Along with music, another hobby of hers is knitting. Dr. Dawes likes challenging herself, even in her downtime. When knitting, she continuously keeps finding new and challenging patterns to do. “I like doing something until I can’t do it anymore, and then I figure out the next step,” she says. Pushing herself is how she improves, along with learning from mistakes.

She encourages her students to do the same, to take any and every setback as a challenge and every mistake as an opportunity to learn. In fact, Dr. Dawes believes mistakes are a crucial part of science, which may seem counterintuitive in the world of science, built on iron-clad facts and logic.

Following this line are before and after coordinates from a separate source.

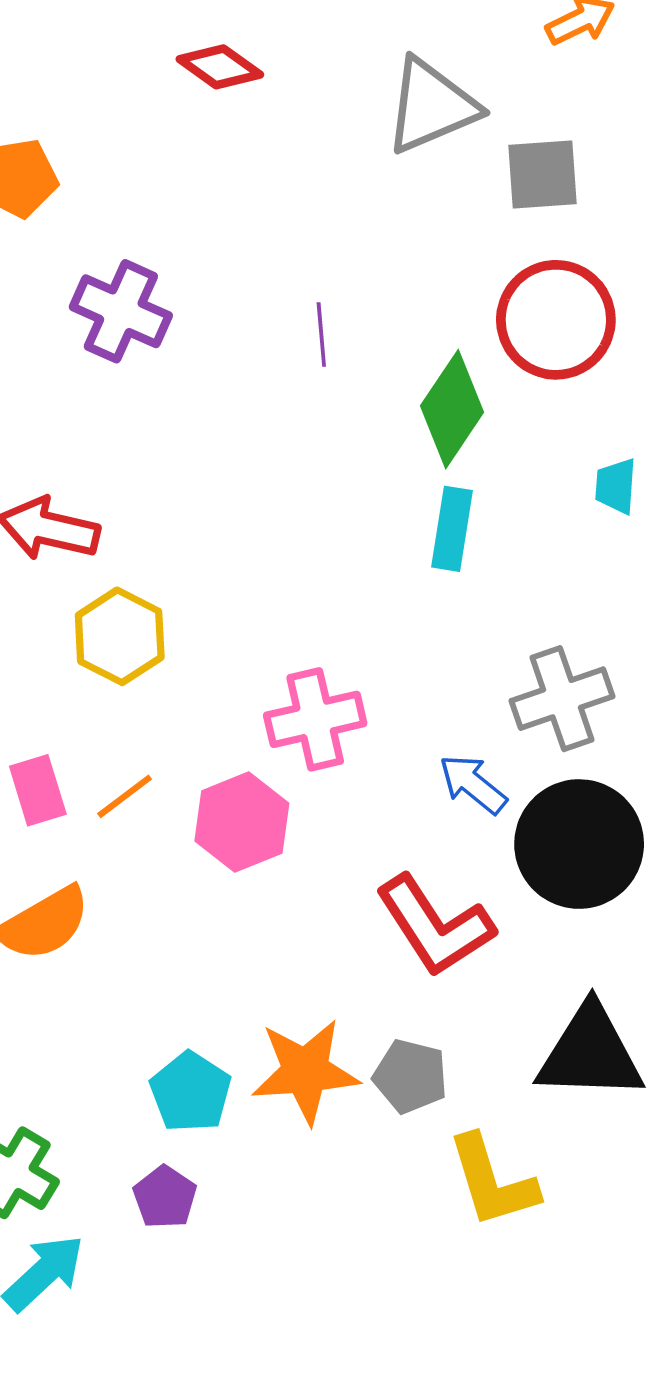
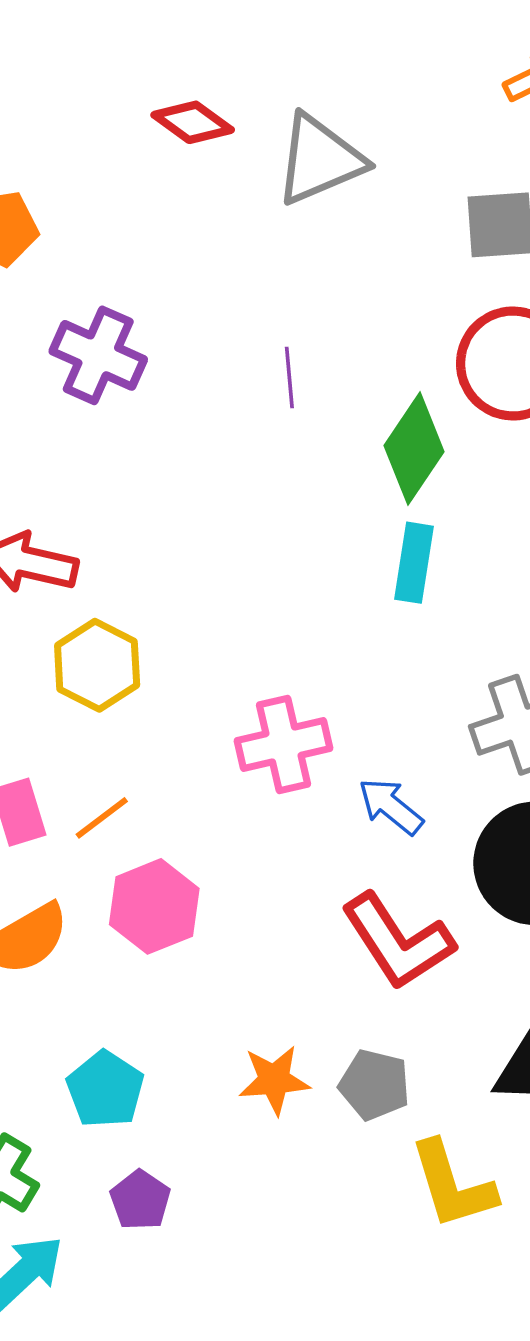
gray triangle: (431, 106) -> (320, 160), moved
blue arrow: (473, 784) -> (391, 806), moved
pink hexagon: (242, 822) -> (154, 906), moved
orange star: (305, 1071) -> (274, 1080), size x0.7
cyan pentagon: (191, 1092) -> (105, 1089), moved

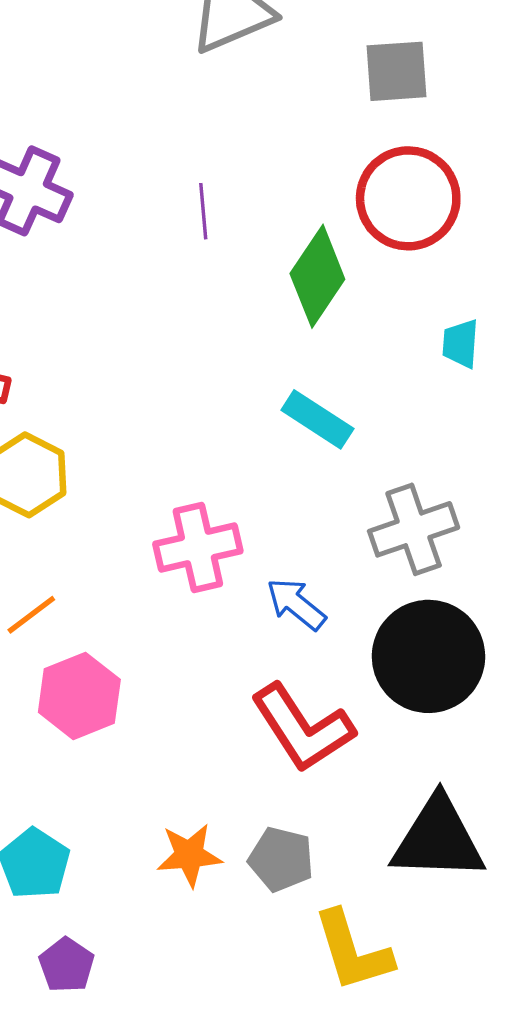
cyan rectangle: (414, 563) -> (317, 419), moved, turned -66

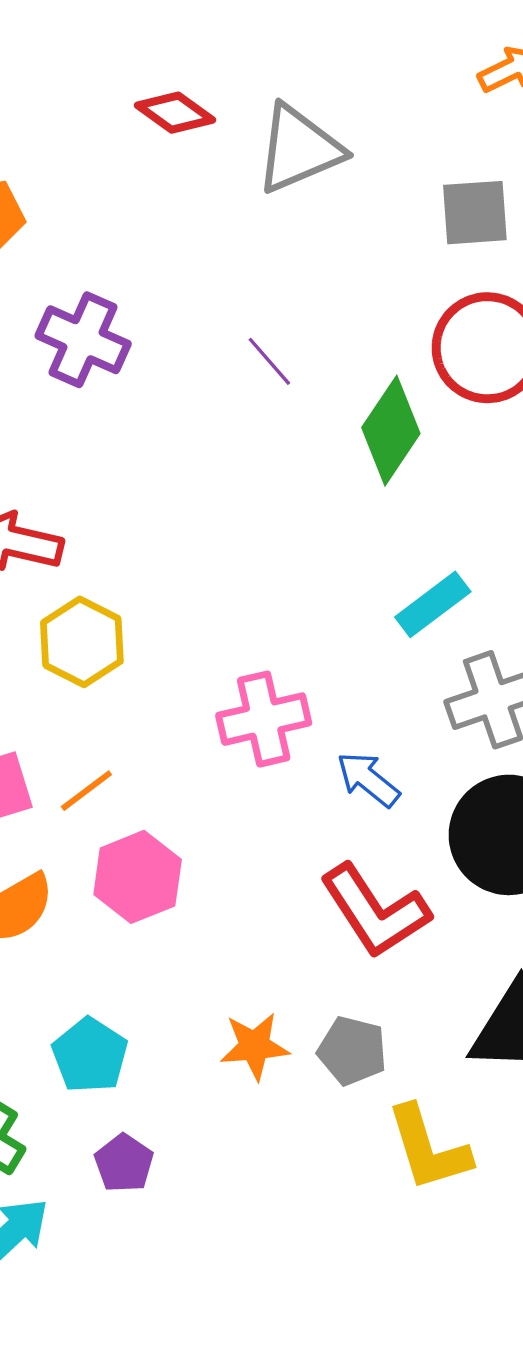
purple line: (203, 211) -> (269, 361), turned -36
cyan rectangle: (317, 419) -> (433, 604), moved, turned -70

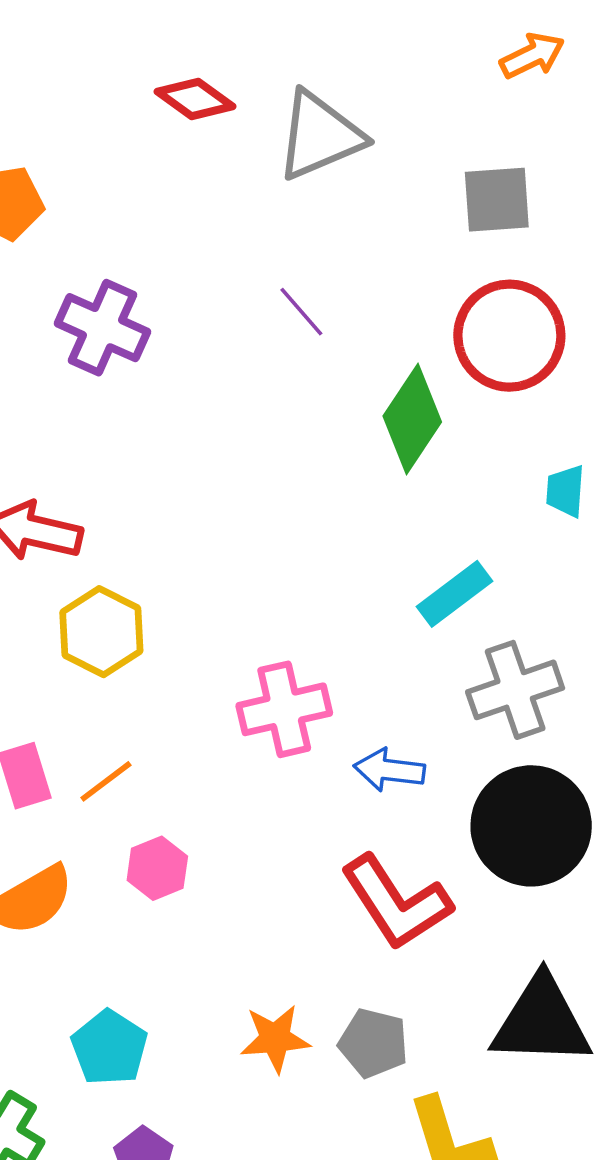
purple line: (269, 361) -> (301, 312), moved
blue arrow: (368, 779) -> (389, 770), turned -32
pink hexagon: (138, 877) -> (157, 868), size x0.7

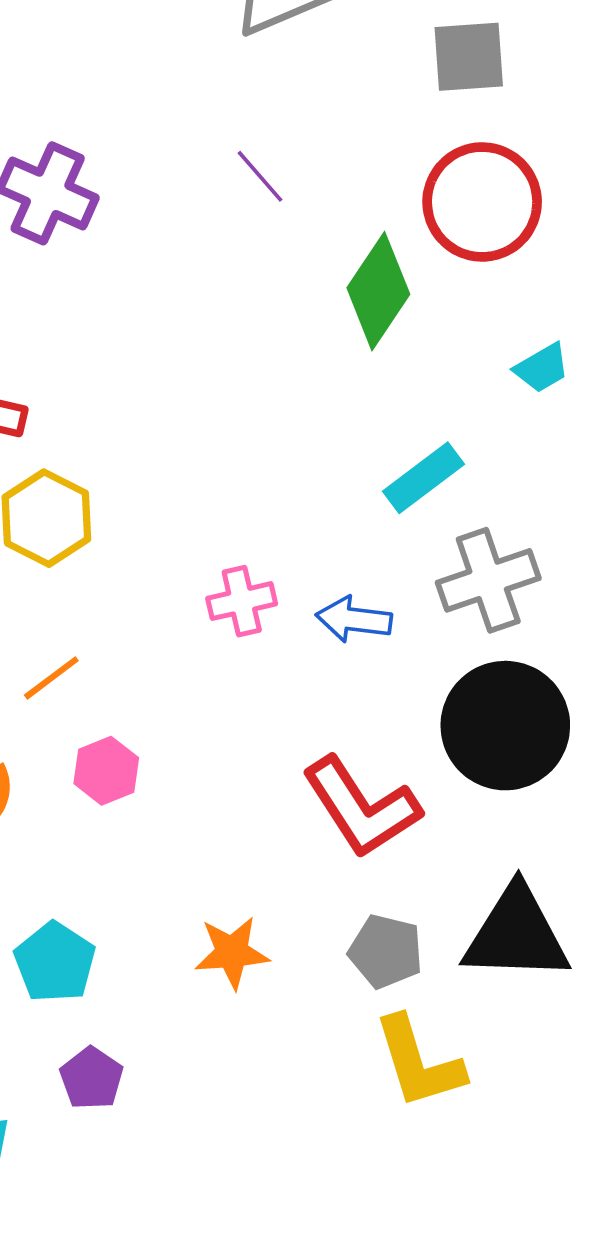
cyan trapezoid: (565, 491) -> (542, 368), turned -124
pink cross: (284, 709) -> (242, 601), size x0.7
blue arrow: (389, 770) -> (354, 619), moved
gray pentagon: (373, 1043) -> (386, 951), moved

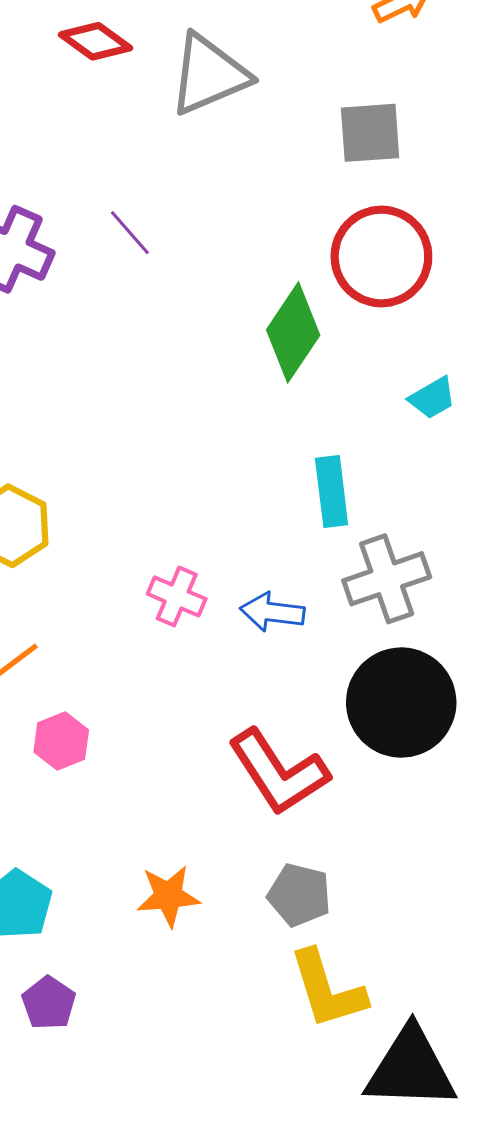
purple line: (260, 176) -> (130, 233), moved
cyan rectangle: (424, 478) -> (332, 491), turned -60
pink cross: (242, 601) -> (177, 596), turned 36
black triangle: (516, 934) -> (411, 1069), moved

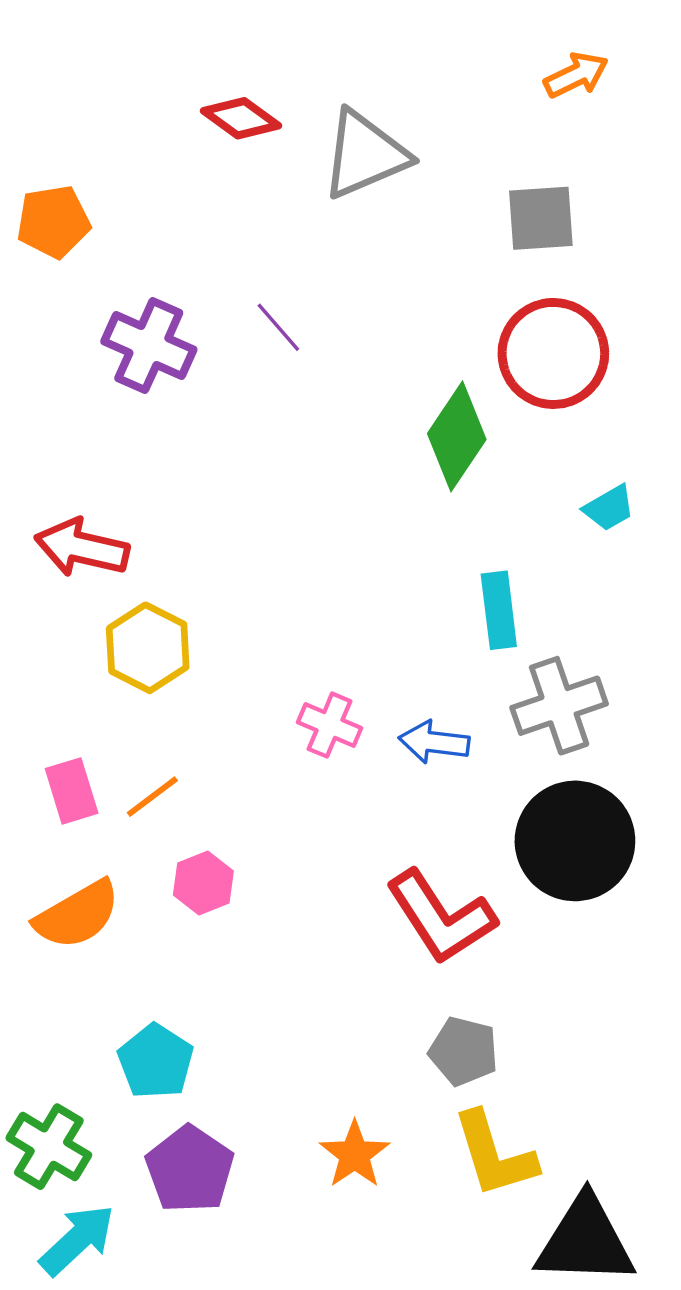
orange star: (168, 896) -> (355, 1155), moved, turned -30
purple pentagon: (49, 1003) -> (190, 1169), size x1.5

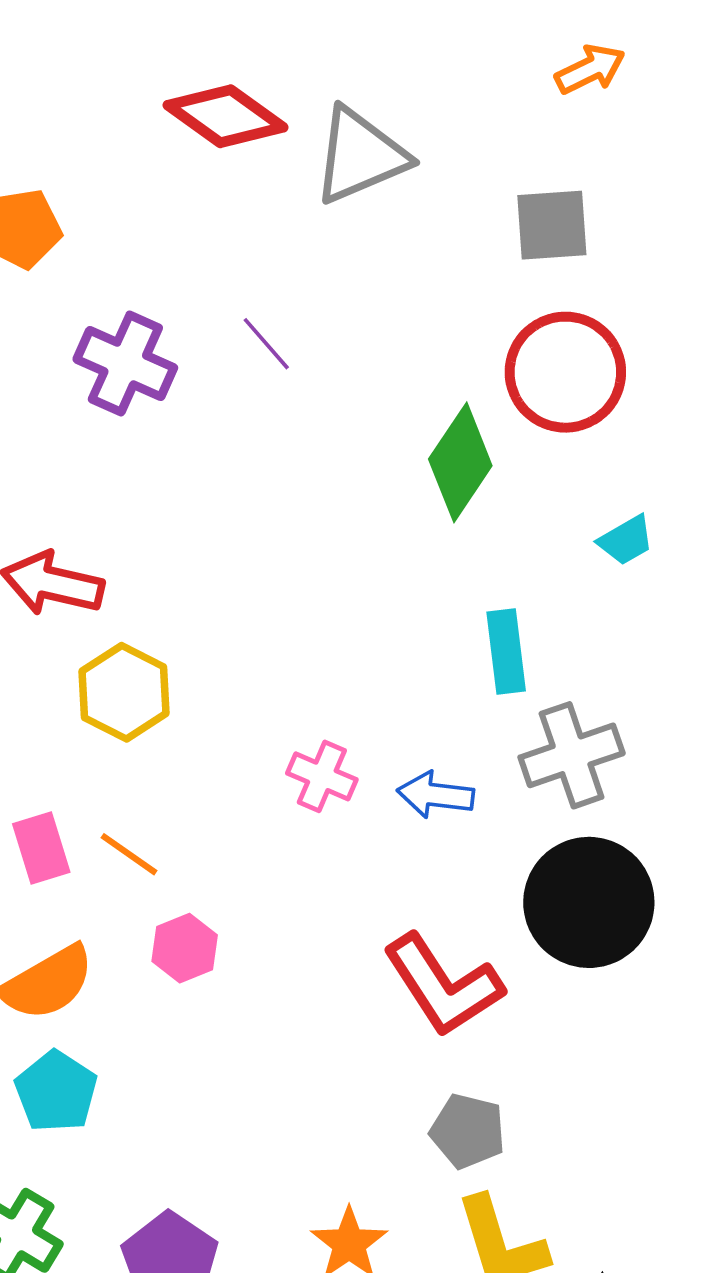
red diamond: (241, 118) -> (225, 116), size x1.4
orange line: (152, 797) -> (129, 854), turned 72
cyan pentagon: (156, 1061) -> (56, 1092), moved

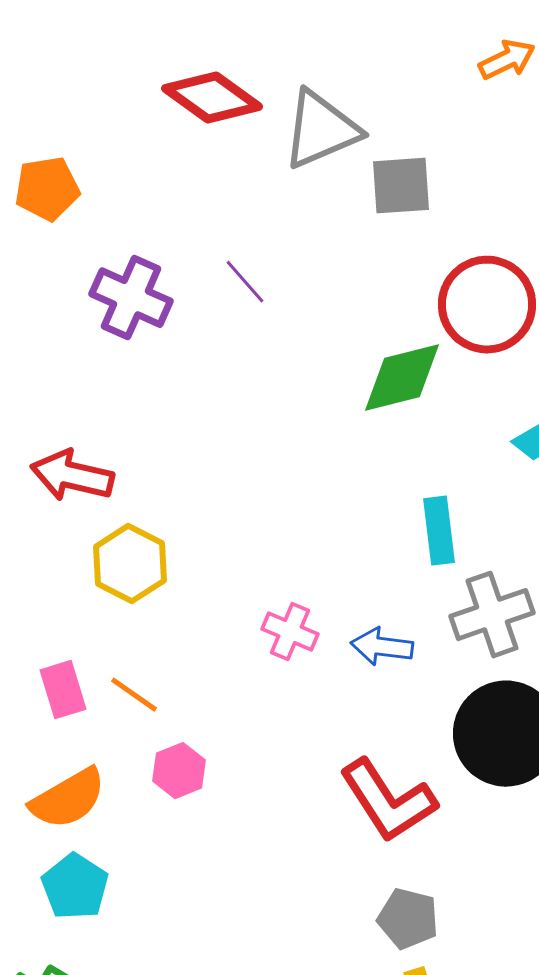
gray square: (552, 225) -> (401, 186), moved
green diamond: (460, 462) -> (402, 378), turned 42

“Your experiments don’t always work how you expect, but sometimes they can fail in a way that’s really interesting,” Dr. Dawes explains. She tells students to come to her whenever they see something unusual in their research, even if it’s from a failed experiment, because failures can result in a new avenue of thought for their project. So, while the final answer of an experiment is factual and straightforward, the process is a spectacular adventure with research, analysis, models, problems, and solutions.

 

Every experiment is a dynamic journey bringing a thrill like no other, every equation’s answer found within a magic scroll perched above a towering mountain top.

 

And Dr. Adriana Dawes gets to go on that trip to the captivating and fascinating world of numbers every day. Even though she is a professor, she still finds a lesson for herself everywhere around her, that little girl’s eyes taking everything in afresh.